Tuesday, 26 February 2013
Cassette experiment day 13 - Bill Nelson's Red Noise 'Sound on sound'
There aren’t many rock stars from Wakefield, (that’s a fact, it’s a thing we can’t deny) so it seems only right to treasure any that we have.
In 1979, Bill Nelson, formerly of 70s be-suited rock stars Be-Bop Deluxe unexpectedly released a bold, futuristic new wave (or ‘post-punk’ as I think it legally has to be referred to now) classic that sounds just as fresh and vibrant 34 years later.
Utopian and dystopian futures (two of my favourite kinds!) loom large with jerky, short tracks, six per side. ‘Furniture music’ is probably the best known, but many others are capable of reaching the same high standard. ‘Stop-Go-Stop’ and ‘Revolt into style’ are brilliant, but for me it’s the 100mph, slogan-upon-slogan-fest ‘Art – Empire – Industry’ that stands above everything else. Just when you think this track can’t get any better, in comes a robotic voice (one of my favourite things) and then one of the best track endings ever recorded. I love it when musicians have the confidence to end a track rather than just let it fade away.
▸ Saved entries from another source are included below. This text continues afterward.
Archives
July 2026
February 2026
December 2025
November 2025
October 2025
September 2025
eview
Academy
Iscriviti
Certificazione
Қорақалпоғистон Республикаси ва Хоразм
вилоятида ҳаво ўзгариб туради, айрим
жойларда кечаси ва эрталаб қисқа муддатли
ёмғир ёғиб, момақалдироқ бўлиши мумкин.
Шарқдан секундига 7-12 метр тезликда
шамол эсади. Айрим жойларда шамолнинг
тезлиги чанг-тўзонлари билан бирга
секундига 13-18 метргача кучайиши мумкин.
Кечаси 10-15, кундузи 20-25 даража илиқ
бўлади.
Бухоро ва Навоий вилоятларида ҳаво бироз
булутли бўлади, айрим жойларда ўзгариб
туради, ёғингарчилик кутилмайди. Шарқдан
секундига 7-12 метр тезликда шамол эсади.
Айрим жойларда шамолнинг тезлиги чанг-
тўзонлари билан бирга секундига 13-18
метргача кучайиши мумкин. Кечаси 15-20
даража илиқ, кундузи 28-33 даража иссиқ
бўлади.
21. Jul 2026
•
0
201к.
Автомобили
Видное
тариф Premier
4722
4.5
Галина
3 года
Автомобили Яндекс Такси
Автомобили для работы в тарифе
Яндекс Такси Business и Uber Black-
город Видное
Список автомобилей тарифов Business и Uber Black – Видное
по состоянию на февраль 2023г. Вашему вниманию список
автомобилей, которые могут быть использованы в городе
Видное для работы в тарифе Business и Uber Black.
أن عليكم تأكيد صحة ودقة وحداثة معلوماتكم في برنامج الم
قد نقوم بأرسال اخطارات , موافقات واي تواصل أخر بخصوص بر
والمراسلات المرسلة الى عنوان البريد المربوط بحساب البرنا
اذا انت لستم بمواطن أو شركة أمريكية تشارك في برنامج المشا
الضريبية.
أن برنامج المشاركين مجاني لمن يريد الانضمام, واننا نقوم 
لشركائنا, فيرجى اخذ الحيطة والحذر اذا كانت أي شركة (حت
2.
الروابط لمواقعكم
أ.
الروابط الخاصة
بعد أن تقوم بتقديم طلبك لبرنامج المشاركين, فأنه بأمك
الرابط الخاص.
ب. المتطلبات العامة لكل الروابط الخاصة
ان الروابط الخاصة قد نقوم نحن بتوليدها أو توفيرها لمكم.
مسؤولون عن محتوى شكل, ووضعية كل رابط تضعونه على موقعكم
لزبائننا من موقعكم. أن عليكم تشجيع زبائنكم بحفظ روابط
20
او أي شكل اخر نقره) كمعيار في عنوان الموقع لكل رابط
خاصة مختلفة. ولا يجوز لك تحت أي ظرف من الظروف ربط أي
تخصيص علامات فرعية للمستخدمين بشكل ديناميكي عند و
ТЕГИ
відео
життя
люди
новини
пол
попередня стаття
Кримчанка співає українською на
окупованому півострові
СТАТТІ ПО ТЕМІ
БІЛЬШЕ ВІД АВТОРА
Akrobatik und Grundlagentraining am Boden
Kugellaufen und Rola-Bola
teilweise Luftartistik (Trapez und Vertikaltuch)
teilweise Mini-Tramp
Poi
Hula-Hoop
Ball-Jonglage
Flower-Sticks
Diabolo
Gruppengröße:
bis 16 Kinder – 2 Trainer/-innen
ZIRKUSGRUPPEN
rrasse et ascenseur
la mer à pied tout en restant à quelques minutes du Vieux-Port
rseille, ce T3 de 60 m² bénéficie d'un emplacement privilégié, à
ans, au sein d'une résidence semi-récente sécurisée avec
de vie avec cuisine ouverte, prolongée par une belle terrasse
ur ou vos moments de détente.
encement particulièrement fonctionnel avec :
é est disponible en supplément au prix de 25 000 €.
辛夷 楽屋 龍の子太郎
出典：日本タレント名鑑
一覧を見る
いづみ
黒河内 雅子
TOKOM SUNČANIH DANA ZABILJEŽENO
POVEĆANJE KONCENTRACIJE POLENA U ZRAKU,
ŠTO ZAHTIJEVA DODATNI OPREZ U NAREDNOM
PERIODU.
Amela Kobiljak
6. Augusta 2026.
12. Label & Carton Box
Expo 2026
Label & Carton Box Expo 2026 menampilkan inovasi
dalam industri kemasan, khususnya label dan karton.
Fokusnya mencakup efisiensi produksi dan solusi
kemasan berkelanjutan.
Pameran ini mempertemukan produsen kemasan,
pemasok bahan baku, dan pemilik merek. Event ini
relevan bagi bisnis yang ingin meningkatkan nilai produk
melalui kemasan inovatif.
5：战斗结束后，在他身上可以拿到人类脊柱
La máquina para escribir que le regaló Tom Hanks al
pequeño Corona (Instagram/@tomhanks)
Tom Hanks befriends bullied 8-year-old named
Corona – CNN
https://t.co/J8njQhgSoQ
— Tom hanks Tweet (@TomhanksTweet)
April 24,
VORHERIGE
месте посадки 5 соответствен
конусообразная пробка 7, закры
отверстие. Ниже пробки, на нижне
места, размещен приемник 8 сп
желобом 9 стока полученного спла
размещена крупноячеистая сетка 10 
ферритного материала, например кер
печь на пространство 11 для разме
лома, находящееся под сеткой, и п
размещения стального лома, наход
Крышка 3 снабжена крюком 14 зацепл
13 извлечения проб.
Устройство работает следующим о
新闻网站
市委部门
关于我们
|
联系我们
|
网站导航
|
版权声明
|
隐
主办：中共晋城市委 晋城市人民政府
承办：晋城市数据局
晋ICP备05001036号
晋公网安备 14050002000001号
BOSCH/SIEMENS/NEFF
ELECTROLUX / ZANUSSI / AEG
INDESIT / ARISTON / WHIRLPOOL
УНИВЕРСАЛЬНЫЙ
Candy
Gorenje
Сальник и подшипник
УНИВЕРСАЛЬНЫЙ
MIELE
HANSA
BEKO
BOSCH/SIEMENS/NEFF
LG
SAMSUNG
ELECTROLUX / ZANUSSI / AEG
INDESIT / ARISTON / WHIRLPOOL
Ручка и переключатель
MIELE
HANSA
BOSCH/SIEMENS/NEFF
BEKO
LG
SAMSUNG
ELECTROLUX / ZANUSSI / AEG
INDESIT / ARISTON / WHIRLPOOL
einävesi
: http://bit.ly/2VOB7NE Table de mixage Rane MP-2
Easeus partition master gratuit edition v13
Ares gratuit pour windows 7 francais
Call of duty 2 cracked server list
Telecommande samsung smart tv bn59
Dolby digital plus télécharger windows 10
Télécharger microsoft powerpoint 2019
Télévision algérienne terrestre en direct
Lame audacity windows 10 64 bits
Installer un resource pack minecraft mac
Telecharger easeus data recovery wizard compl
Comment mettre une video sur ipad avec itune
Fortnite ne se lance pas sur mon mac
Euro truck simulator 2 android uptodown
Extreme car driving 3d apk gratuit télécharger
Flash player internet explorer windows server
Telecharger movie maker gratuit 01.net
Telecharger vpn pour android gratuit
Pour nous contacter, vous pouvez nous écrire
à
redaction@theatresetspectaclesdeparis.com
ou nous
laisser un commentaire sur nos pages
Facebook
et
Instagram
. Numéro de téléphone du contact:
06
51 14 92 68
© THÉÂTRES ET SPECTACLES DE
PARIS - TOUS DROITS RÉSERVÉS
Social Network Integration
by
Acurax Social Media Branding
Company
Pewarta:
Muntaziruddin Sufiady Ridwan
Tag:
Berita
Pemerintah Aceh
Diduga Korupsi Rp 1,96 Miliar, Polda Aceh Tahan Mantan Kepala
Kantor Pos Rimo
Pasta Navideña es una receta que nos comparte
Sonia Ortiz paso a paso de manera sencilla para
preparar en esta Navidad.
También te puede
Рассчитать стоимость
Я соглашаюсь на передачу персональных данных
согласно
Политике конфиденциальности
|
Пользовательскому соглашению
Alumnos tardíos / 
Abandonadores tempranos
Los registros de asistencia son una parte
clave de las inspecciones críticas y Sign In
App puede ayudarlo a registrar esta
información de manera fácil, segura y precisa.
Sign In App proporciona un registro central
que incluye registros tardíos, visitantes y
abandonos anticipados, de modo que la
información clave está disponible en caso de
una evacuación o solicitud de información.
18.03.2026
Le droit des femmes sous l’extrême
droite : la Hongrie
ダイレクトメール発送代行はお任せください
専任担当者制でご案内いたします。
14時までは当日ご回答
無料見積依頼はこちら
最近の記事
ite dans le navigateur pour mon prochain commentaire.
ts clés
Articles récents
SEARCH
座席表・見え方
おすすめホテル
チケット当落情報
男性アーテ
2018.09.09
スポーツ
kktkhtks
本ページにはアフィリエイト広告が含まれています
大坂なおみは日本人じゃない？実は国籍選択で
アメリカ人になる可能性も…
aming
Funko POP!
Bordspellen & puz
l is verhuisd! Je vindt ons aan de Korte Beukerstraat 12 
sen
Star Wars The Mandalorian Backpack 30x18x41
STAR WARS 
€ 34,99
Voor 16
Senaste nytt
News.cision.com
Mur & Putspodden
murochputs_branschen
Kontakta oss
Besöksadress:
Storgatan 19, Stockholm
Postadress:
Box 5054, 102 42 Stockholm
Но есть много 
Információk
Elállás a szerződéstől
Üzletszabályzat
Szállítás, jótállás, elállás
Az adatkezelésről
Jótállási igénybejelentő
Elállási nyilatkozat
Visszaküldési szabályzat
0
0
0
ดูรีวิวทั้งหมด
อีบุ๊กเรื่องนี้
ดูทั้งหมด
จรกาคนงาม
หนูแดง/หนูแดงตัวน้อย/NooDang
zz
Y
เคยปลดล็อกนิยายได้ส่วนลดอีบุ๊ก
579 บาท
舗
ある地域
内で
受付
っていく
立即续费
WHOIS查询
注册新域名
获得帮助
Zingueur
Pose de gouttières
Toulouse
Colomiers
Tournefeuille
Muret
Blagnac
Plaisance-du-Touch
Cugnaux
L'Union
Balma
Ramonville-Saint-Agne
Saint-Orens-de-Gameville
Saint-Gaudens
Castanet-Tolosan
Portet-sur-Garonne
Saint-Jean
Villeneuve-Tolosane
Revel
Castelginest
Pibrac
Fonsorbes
Watch out too for references to the impending year of 1984.
At the time this album seemed like it was a million miles away from Be-Bop Deluxe, but with hindsight the natural progression now seems understandable and organic.
I recently placed this album just outside my favourite 50 – having listened to it again today (twice!) I’d be inclined to bump it up about 40 spaces.
This won’t be the last you hear of Bill Nelson in ‘the great 6 month cassette experiment’ – ‘Quit dreaming and get on the beam’ will be along in a few weeks.